Good God !!!!!!!!! I couldn't even imagine.. Let us know how they smoke. Or send me a few and I promise to give an honest review.....


----------



## Deuce Da Masta (Dec 4, 2006)

Ranger0282 said:


> Good God !!!!!!!!! I couldn't even imagine.. Let us know how they smoke. Or send me a few and I promise to give an honest review.....


I can do a review... Which one would you guys like to see reviewed first?


----------



## Olecharlie (Oct 28, 2017)

Deuce Da Masta said:


> I can do a review... Which one would you guys like to see reviewed first?

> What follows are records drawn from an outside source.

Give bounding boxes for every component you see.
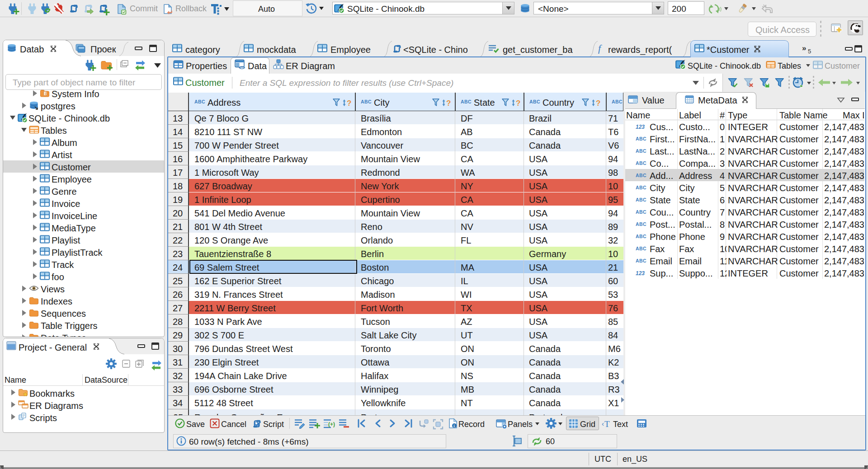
svg-text:?: ?	[446, 99, 451, 108]
svg-text:?: ?	[596, 99, 600, 108]
svg-text:i: i	[453, 424, 455, 428]
svg-text:(+): (+)	[328, 421, 335, 427]
svg-text:‹: ‹	[602, 420, 604, 427]
svg-text:?: ?	[516, 99, 520, 108]
svg-text:T: T	[604, 419, 610, 429]
svg-text:»: »	[802, 44, 806, 52]
svg-text:5: 5	[808, 48, 811, 55]
svg-text:?: ?	[347, 99, 351, 108]
svg-text:<>: <>	[239, 65, 245, 71]
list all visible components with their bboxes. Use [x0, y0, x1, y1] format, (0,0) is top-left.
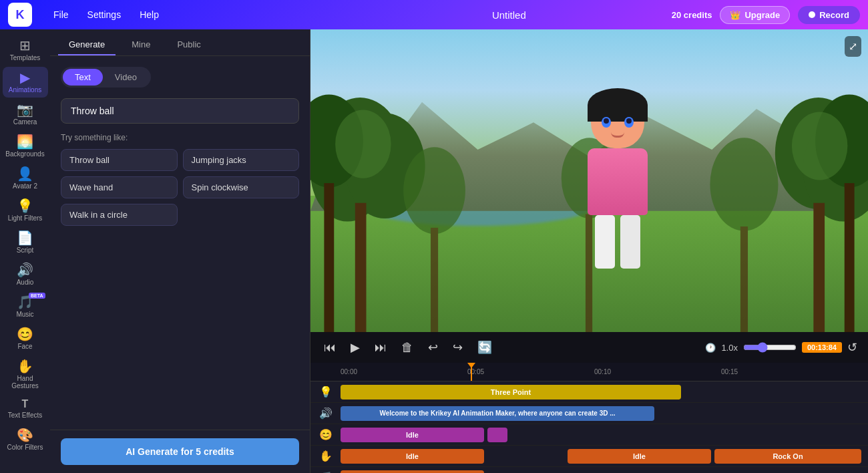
crown-icon: 👑 — [730, 10, 740, 20]
undo-button[interactable]: ↩ — [425, 337, 441, 357]
clip-face-idle2[interactable] — [487, 428, 507, 442]
toggle-text-btn[interactable]: Text — [63, 69, 103, 86]
templates-icon: ⊞ — [19, 39, 31, 52]
sidebar-item-templates[interactable]: ⊞ Templates — [3, 35, 48, 65]
face-icon: 😊 — [17, 327, 33, 341]
sidebar-label-avatar2: Avatar 2 — [13, 182, 37, 190]
playhead[interactable] — [471, 363, 472, 381]
svg-point-18 — [792, 112, 848, 180]
ai-generate-button[interactable]: AI Generate for 5 credits — [61, 438, 299, 465]
ruler-mark-5: 00:05 — [467, 368, 594, 375]
lightfilters-icon: 💡 — [17, 199, 33, 212]
clip-face-idle[interactable]: Idle — [341, 428, 484, 442]
sidebar-item-backgrounds[interactable]: 🌅 Backgrounds — [3, 131, 48, 162]
time-badge: 00:13:84 — [802, 342, 842, 353]
clock-icon: 🕐 — [705, 343, 716, 353]
sidebar-item-music[interactable]: BETA 🎵 Music — [3, 291, 48, 322]
sidebar-label-animations: Animations — [9, 86, 41, 94]
suggestion-jumping-jacks[interactable]: Jumping jacks — [183, 149, 300, 171]
track-audio-content: Welcome to the Krikey AI Animation Maker… — [341, 405, 868, 422]
track-face-content: Idle — [341, 426, 868, 444]
track-light-icon: 💡 — [310, 385, 341, 398]
sidebar-label-handgestures: Hand Gestures — [5, 375, 45, 389]
sidebar-item-audio[interactable]: 🔊 Audio — [3, 259, 48, 290]
animation-search-input[interactable] — [61, 98, 299, 124]
svg-rect-10 — [845, 183, 855, 332]
track-face-icon: 😊 — [310, 428, 341, 441]
left-sidebar: ⊞ Templates ▶ Animations 📷 Camera 🌅 Back… — [0, 29, 50, 473]
credits-display[interactable]: 20 credits — [672, 10, 712, 20]
suggestion-throw-ball[interactable]: Throw ball — [61, 149, 178, 171]
beta-badge: BETA — [29, 293, 45, 299]
sidebar-label-music: Music — [16, 311, 33, 318]
track-face: 😊 Idle — [310, 424, 868, 446]
svg-rect-8 — [813, 203, 825, 332]
record-icon — [809, 11, 815, 18]
speed-value: 1.0x — [721, 343, 738, 353]
sidebar-item-texteffects[interactable]: T Text Effects — [3, 395, 48, 423]
top-nav: K File Settings Help Untitled 20 credits… — [0, 0, 868, 29]
delete-button[interactable]: 🗑 — [399, 338, 416, 357]
svg-rect-14 — [740, 226, 748, 332]
nav-file[interactable]: File — [53, 9, 69, 20]
loop-button[interactable]: 🔄 — [475, 337, 495, 357]
clip-hands-idle1[interactable]: Idle — [341, 449, 484, 464]
track-music: 🎵 Idle — [310, 467, 868, 473]
colorfilters-icon: 🎨 — [17, 428, 33, 442]
timeline-rows: 💡 Three Point 🔊 Welcome to the Krikey AI… — [310, 381, 868, 473]
toggle-video-btn[interactable]: Video — [103, 69, 149, 86]
sidebar-item-avatar2[interactable]: 👤 Avatar 2 — [3, 163, 48, 194]
sidebar-item-colorfilters[interactable]: 🎨 Color Filters — [3, 424, 48, 455]
camera-icon: 📷 — [17, 103, 33, 116]
audio-icon: 🔊 — [17, 263, 33, 277]
speed-slider[interactable] — [743, 342, 797, 353]
play-button[interactable]: ▶ — [348, 337, 363, 357]
suggestion-spin-clockwise[interactable]: Spin clockwise — [183, 176, 300, 198]
forward-button[interactable]: ⏭ — [372, 338, 389, 357]
rewind-button[interactable]: ⏮ — [321, 338, 339, 357]
sidebar-item-animations[interactable]: ▶ Animations — [3, 67, 48, 98]
handgestures-icon: ✋ — [17, 359, 33, 373]
tab-public[interactable]: Public — [166, 35, 211, 55]
sidebar-item-lightfilters[interactable]: 💡 Light Filters — [3, 195, 48, 226]
tab-mine[interactable]: Mine — [121, 35, 161, 55]
sidebar-label-backgrounds: Backgrounds — [5, 150, 44, 158]
expand-viewport-button[interactable]: ⤢ — [845, 36, 861, 57]
svg-point-17 — [335, 110, 391, 178]
sidebar-item-handgestures[interactable]: ✋ Hand Gestures — [3, 355, 48, 393]
ruler-mark-10: 00:10 — [594, 368, 721, 375]
expand-icon: ⤢ — [849, 41, 857, 52]
nav-help[interactable]: Help — [140, 9, 159, 20]
svg-rect-5 — [324, 183, 334, 332]
clip-audio-main[interactable]: Welcome to the Krikey AI Animation Maker… — [341, 406, 654, 421]
redo-button[interactable]: ↪ — [450, 337, 465, 357]
backgrounds-icon: 🌅 — [17, 135, 33, 148]
ruler-mark-15: 00:15 — [721, 368, 848, 375]
track-light: 💡 Three Point — [310, 381, 868, 403]
suggestions-grid: Throw ball Jumping jacks Wave hand Spin … — [61, 149, 299, 226]
clip-music-idle[interactable]: Idle — [341, 470, 484, 474]
avatar-character — [571, 92, 664, 279]
suggestion-wave-hand[interactable]: Wave hand — [61, 176, 178, 198]
svg-rect-12 — [431, 228, 438, 332]
nav-settings[interactable]: Settings — [87, 9, 122, 20]
sidebar-label-script: Script — [17, 247, 34, 254]
suggestion-walk-circle[interactable]: Walk in a circle — [61, 204, 178, 226]
clip-three-point[interactable]: Three Point — [341, 385, 681, 400]
sidebar-label-camera: Camera — [13, 118, 37, 126]
svg-point-11 — [403, 147, 465, 234]
sidebar-item-face[interactable]: 😊 Face — [3, 323, 48, 354]
clip-hands-idle2[interactable]: Idle — [568, 449, 711, 464]
tab-generate[interactable]: Generate — [58, 35, 116, 55]
sidebar-item-script[interactable]: 📄 Script — [3, 227, 48, 258]
clip-hands-rockon[interactable]: Rock On — [714, 449, 861, 464]
upgrade-button[interactable]: 👑 Upgrade — [720, 6, 790, 24]
text-video-toggle: Text Video — [61, 67, 151, 88]
reset-button[interactable]: ↺ — [847, 340, 857, 355]
sidebar-item-camera[interactable]: 📷 Camera — [3, 99, 48, 130]
timeline-ruler: 00:00 00:05 00:10 00:15 — [310, 363, 868, 381]
texteffects-icon: T — [22, 399, 29, 410]
svg-point-13 — [710, 138, 778, 230]
record-button[interactable]: Record — [798, 6, 860, 24]
sidebar-label-colorfilters: Color Filters — [7, 444, 43, 451]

The last Torpedo in the pic!


----------



## Deuce Da Masta (Dec 4, 2006)

Olecharlie said:


> The last Torpedo in the pic!


OK i will try and get a review of the Perdomo2 soon then


----------



## Ranger0282 (Mar 12, 2016)

Olecharlie said:


> The last Torpedo in the pic!


Ditto !!!!


----------



## WABOOM (Oct 15, 2015)

Smoke the Perdomo2 first.


----------



## Gummy Jones (Mar 30, 2017)

I have one of those old perdomo2s that ive been wondering what I should do with

not the biggest Perdomo fan but maybe ill put the fire to it here soon


----------



## Mich_smoker (Feb 6, 2019)

That takes me back, I used to smoke the the Maduro la tradition regularly around 95. I'd be curious how those will be with that much time on them. Gotta let us know.


----------



## Sine_Qua_Non (Oct 20, 2018)

Deuce Da Masta said:


> OK, so was going through some boxes i havent opened in a very long time and found some smokes i pretty much forgot i had. Yeah i have a problem...... So i found the tubos at a shop in chicago back in 2008 and they were sitting for a while before i found them. Im going to say late 90s were when these were produced. I also found a nice stash of perdomo2's. These are not the remakes that came out more recently these are true aged gems.... I also have a nice stash of estate seleccions from the early 2000s and the ESV91's that havent been made since the late 2000s.


So jealous about those old Perdomo 2s you came across. Those were one of my favorite lines back in the day. Hopefully they still have some kick to them. I have 12 of the newer-release Perdomo 2s left, but they just aren't as special as the original line.


----------



## -Stinky- (Jul 23, 2018)

Great find!! Those old Perdomos can be epic. Detailed review needed of this!


Sent from my iPhone using Tapatalk


----------



## cigarr_papi (May 5, 2020)

Those look down right delicious! Smoke'em!


----------